Tableau is a software application for interactive data analysis and visualization. It runs on Windows and Mac computers, does not require any coding, and has both desktop and online components.
How to get Tableau
You can download a 14-day, fully functional, free trial version of Tableau Desktop here. There is also a completely free version of Tableau called Tableau Public, that can be downloaded here. Tableau Public is similar to the full desktop version but has some restrictions, including not being able to save or export data visualizations (“vizzes”) locally. You can, however, save your Tableau Public vizzes and dashboards online for free at public.tableau.com, where you can sign up for a free account (click the “Sign Up for Tableau Public” button).
Go here to get a free, renewable Tableau license for educators, which can be used to extend the two-week free trial version of Tableau Desktop to one year. Click the button for “Request Individual License,” and you will be presented with a form to fill out with basic information to verify that you are in academia. You should then receive a license code that will activate the Tableau Desktop software for one year. You should also receive a link from which to download the software, if you have not already done so. In addition, Tableau’s Academic Programs provide free resources to educators for use in the classroom, including software and ready-made curricula.
Students can obtain a free one-year license for Tableau Desktop here, by clicking the “Free Academic License” button. Students can request the free license each year they are enrolled at an accredited academic institution. Once Tableau verifies student status, students will receive a confirmation email containing a download link for obtaining the software, along with a license key. License keys provided through the Academic Programs can be used to activate any version of Tableau Desktop Professional.
There is a series of excellent Tableau training videos, which apply either to Tableau Public or Tableau Desktop. You can follow along with your copy of Tableau (the videos include links to example data that can be downloaded) or just watch the videos to get an idea of how Tableau works.

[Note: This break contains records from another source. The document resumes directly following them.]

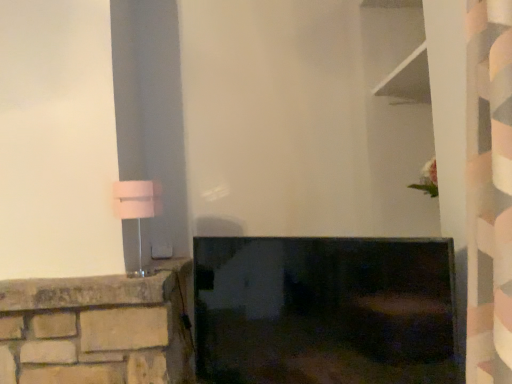 The width and height of the screenshot is (512, 384). I want to click on pink fabric lampshade at left, so click(x=137, y=221).

Describe the element at coordinates (137, 221) in the screenshot. The image size is (512, 384). I see `pink fabric lampshade at left` at that location.

Describe the element at coordinates (325, 310) in the screenshot. I see `matte black tv at center` at that location.

Locate an element on the screen. matte black tv at center is located at coordinates (325, 310).

Image resolution: width=512 pixels, height=384 pixels. Identify the location of pink fabric lampshade at left. (137, 221).

Considering the positions of objects pink fabric lampshade at left and matte black tv at center in the image provided, who is more to the left, pink fabric lampshade at left or matte black tv at center?

From the viewer's perspective, pink fabric lampshade at left appears more on the left side.

Which object is further away from the camera, pink fabric lampshade at left or matte black tv at center?

pink fabric lampshade at left is more distant.

Is point (157, 213) positioned after point (255, 369)?

Yes, point (157, 213) is behind point (255, 369).

From the image's perspective, which is below, pink fabric lampshade at left or matte black tv at center?

matte black tv at center.

From a real-world perspective, is pink fabric lampshade at left located beneath matte black tv at center?

Answer: No, from a real-world perspective, pink fabric lampshade at left is not beneath matte black tv at center.

Which of these two, pink fabric lampshade at left or matte black tv at center, is wider?

Wider between the two is pink fabric lampshade at left.

Considering the relative sizes of pink fabric lampshade at left and matte black tv at center in the image provided, is pink fabric lampshade at left shorter than matte black tv at center?

Correct, pink fabric lampshade at left is not as tall as matte black tv at center.

In terms of size, does pink fabric lampshade at left appear bigger or smaller than matte black tv at center?

pink fabric lampshade at left is smaller than matte black tv at center.

Would you say pink fabric lampshade at left is inside or outside matte black tv at center?

pink fabric lampshade at left lies outside matte black tv at center.

Can you see pink fabric lampshade at left touching matte black tv at center?

No, pink fabric lampshade at left is not making contact with matte black tv at center.

Is pink fabric lampshade at left aimed at matte black tv at center?

No.

You are a GUI agent. You are given a task and a screenshot of the screen. Output one action in this format:
    pyautogui.click(x=<x>, y=<y>)
    Task: Click on the table lamp lying behind the matte black tv at center
    This screenshot has width=512, height=384.
    Given the screenshot: What is the action you would take?
    pyautogui.click(x=137, y=221)

Considering the relative positions of matte black tv at center and pink fabric lampshade at left in the image provided, is matte black tv at center to the left or to the right of pink fabric lampshade at left?

From the image, it's evident that matte black tv at center is to the right of pink fabric lampshade at left.

Relative to pink fabric lampshade at left, is matte black tv at center in front or behind?

In the image, matte black tv at center appears in front of pink fabric lampshade at left.

Which point is more distant from viewer, (356, 268) or (149, 188)?

A: The point (149, 188) is farther from the camera.

From the image's perspective, which one is positioned lower, matte black tv at center or pink fabric lampshade at left?

matte black tv at center, from the image's perspective.

From a real-world perspective, is matte black tv at center positioned under pink fabric lampshade at left based on gravity?

Yes, from a real-world perspective, matte black tv at center is below pink fabric lampshade at left.

Can you confirm if matte black tv at center is wider than pink fabric lampshade at left?

No, matte black tv at center is not wider than pink fabric lampshade at left.

Considering the relative sizes of matte black tv at center and pink fabric lampshade at left in the image provided, is matte black tv at center taller than pink fabric lampshade at left?

Yes, matte black tv at center is taller than pink fabric lampshade at left.

Which of these two, matte black tv at center or pink fabric lampshade at left, is smaller?

pink fabric lampshade at left.

Is matte black tv at center completely or partially outside of pink fabric lampshade at left?

Yes, matte black tv at center is outside of pink fabric lampshade at left.

Is matte black tv at center positioned far away from pink fabric lampshade at left?

That's not correct — matte black tv at center is a little close to pink fabric lampshade at left.

Is matte black tv at center oriented towards pink fabric lampshade at left?

No, matte black tv at center is not oriented towards pink fabric lampshade at left.

Identify the location of table lamp above the matte black tv at center (from the image's perspective). This screenshot has height=384, width=512. [137, 221].

Where is `fireplace beneath the pink fabric lampshade at left (from a real-world perspective)`? fireplace beneath the pink fabric lampshade at left (from a real-world perspective) is located at coordinates (x=325, y=310).

Find the location of a particular element. This screenshot has height=384, width=512. fireplace lying on the right of pink fabric lampshade at left is located at coordinates click(x=325, y=310).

How to install Tableau Desktop
When you download either Tableau Desktop or Tableau Public, you will get an installer application for your particular computer platform (Windows or Mac). Simply run the installer app, and Tableau will be installed on your system. You would then run Tableau by either clicking a desktop or taskbar icon, or by double-clicking on the Tableau application from a listing of the applications on your system.
What can you do with Tableau?
An individual Tableau data visualization lives on a “worksheet,” and a collection of worksheets is organized into a “workbook.” Multiple vizzes can also be placed onto a dashboard, allowing users to interactively explore the data. Go here for some examples of Tableau visualizations, and here for a showcase of Tableau dashboards. A sequence of visualizations can also be organized into a story, to create a data-driven narrative. Tableau vizzes, dashboards, and stories published on Tableau Public can also be embedded in websites, blogs, and other platforms, including learning management systems such as Canvas.